§ Your instructions: Output each line of the data word for word, from the first through the line that holds "Une petite histoire de son u", and leave off whatever follows.
◇ ◇ ◇ ◇ ◇ ◇ ◇
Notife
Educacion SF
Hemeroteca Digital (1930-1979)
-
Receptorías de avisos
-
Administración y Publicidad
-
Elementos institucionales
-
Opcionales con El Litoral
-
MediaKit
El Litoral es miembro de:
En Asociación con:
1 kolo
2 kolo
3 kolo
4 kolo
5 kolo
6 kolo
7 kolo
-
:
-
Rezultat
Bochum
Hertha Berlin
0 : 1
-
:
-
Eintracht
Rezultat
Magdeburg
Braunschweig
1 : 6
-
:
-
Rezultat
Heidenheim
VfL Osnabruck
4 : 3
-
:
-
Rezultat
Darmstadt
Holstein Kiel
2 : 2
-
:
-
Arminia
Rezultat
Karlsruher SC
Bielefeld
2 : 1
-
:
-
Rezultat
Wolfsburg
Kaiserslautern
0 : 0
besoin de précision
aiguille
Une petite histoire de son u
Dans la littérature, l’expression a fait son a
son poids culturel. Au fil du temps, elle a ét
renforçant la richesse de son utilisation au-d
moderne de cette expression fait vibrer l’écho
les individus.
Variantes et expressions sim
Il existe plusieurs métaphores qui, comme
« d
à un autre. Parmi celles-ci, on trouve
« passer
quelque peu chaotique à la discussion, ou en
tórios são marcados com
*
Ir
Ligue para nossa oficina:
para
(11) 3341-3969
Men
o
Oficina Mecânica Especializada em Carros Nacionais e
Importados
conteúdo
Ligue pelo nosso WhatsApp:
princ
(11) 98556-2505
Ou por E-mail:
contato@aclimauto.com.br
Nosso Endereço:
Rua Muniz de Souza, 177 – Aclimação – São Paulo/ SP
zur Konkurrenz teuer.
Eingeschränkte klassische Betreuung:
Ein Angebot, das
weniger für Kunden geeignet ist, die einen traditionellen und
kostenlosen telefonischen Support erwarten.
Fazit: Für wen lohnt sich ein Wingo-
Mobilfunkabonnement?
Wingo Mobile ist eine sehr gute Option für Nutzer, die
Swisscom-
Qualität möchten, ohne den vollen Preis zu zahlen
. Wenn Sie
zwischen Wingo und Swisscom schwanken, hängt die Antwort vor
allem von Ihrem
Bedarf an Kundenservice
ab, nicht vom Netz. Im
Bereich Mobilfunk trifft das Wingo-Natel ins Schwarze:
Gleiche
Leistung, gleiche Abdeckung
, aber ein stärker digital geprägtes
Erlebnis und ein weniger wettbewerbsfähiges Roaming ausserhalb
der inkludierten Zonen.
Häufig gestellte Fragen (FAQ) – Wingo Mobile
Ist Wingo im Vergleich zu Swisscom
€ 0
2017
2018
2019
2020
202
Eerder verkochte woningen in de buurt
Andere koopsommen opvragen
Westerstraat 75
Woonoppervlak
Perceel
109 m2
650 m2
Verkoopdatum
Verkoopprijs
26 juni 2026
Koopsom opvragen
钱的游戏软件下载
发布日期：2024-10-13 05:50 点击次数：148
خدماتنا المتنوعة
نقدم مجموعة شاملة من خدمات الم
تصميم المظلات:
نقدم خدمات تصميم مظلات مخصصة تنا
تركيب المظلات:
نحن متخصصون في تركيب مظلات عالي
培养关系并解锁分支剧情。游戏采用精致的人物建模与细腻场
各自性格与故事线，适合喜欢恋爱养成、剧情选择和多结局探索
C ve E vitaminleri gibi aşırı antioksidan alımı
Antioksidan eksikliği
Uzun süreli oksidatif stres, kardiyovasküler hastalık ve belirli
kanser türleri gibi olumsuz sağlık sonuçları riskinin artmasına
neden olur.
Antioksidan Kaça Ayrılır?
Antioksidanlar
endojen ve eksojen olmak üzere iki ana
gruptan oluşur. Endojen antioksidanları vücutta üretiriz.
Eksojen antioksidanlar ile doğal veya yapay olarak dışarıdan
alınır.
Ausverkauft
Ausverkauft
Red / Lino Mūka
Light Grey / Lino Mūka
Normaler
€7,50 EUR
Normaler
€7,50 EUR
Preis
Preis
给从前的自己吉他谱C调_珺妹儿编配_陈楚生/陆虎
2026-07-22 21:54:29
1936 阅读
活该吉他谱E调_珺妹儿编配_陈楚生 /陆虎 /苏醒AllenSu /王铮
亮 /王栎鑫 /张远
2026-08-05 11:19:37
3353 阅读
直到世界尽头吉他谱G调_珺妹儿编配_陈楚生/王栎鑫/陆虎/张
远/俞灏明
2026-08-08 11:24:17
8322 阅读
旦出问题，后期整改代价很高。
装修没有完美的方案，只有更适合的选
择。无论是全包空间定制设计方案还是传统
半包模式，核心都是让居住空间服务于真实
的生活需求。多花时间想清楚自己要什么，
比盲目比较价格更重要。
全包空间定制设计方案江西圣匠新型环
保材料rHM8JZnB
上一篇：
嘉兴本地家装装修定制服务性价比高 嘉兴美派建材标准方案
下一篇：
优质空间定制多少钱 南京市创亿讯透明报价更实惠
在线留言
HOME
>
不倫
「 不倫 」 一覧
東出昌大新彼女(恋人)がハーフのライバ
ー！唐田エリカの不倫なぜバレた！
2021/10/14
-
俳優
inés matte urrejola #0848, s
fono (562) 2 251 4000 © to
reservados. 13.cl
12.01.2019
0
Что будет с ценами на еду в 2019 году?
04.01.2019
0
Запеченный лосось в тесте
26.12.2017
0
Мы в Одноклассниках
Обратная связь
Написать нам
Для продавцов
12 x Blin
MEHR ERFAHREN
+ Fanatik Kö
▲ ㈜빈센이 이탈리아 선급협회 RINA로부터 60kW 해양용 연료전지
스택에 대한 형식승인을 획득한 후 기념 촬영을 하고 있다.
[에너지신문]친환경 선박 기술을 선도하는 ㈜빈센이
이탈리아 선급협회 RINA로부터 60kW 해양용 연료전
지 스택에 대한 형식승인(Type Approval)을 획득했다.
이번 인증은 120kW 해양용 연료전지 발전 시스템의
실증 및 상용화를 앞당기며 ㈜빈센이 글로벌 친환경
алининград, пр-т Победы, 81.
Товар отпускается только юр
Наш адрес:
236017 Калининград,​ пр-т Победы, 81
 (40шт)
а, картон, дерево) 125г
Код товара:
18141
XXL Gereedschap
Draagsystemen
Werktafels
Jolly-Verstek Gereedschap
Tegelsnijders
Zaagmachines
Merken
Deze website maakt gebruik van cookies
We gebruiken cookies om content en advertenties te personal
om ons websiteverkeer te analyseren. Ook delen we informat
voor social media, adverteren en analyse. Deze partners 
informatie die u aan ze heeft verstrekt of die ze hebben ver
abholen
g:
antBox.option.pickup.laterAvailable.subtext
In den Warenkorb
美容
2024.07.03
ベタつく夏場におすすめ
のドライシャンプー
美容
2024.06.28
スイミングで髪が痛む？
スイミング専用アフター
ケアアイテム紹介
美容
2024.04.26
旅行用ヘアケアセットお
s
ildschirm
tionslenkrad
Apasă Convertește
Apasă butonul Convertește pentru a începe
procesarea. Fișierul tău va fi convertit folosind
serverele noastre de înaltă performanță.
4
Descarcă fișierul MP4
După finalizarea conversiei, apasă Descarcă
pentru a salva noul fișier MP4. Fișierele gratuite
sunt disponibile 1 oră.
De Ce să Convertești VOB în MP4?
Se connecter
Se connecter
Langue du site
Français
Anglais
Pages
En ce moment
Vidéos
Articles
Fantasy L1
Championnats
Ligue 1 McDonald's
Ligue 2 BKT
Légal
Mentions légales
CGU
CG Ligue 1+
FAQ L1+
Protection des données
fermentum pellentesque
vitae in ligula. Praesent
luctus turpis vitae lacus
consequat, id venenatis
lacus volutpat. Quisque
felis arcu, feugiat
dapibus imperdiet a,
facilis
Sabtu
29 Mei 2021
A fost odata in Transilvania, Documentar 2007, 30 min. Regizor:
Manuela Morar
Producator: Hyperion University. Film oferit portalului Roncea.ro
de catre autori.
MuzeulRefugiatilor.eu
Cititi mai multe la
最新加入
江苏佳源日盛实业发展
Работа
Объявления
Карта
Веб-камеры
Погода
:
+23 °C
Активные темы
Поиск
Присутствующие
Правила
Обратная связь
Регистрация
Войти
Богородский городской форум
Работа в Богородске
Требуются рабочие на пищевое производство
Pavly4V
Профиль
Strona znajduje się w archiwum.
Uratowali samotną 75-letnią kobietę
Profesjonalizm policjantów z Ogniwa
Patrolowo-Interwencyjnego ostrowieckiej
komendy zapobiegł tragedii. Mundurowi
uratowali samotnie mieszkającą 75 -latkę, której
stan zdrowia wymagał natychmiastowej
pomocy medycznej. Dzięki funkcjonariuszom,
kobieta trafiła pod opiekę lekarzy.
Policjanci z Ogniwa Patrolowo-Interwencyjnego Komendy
◇ ◇ ◇ ◇ ◇ ◇ ◇
§ Task answer:
Notife
Educacion SF
Hemeroteca Digital (1930-1979)
-
Receptorías de avisos
-
Administración y Publicidad
-
Elementos institucionales
-
Opcionales con El Litoral
-
MediaKit
El Litoral es miembro de:
En Asociación con:
1 kolo
2 kolo
3 kolo
4 kolo
5 kolo
6 kolo
7 kolo
-
:
-
Rezultat
Bochum
Hertha Berlin
0 : 1
-
:
-
Eintracht
Rezultat
Magdeburg
Braunschweig
1 : 6
-
:
-
Rezultat
Heidenheim
VfL Osnabruck
4 : 3
-
:
-
Rezultat
Darmstadt
Holstein Kiel
2 : 2
-
:
-
Arminia
Rezultat
Karlsruher SC
Bielefeld
2 : 1
-
:
-
Rezultat
Wolfsburg
Kaiserslautern
0 : 0
besoin de précision
aiguille
Une petite histoire de son u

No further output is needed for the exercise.